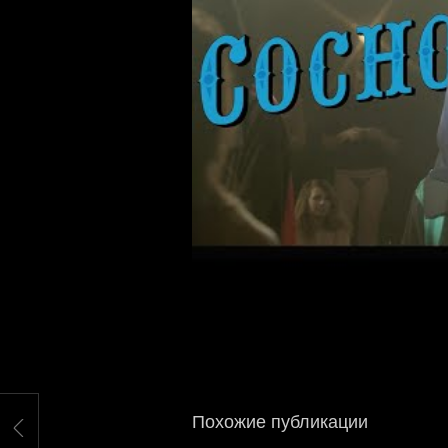
Похожие публикации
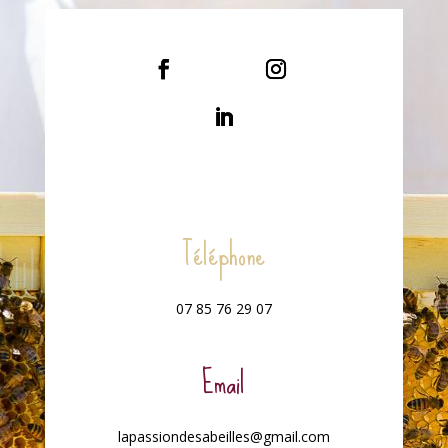
Téléphone
07 85 76 29 07
Email
lapassiondesabeilles@gmail.com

* * * * * * * * *

> **The problem**: Take the entries above and restate them word for word, minus their images.

> **Solution to this exercise**:
Похожие публикации
Téléphone
07 85 76 29 07
Email
lapassiondesabeilles@gmail.com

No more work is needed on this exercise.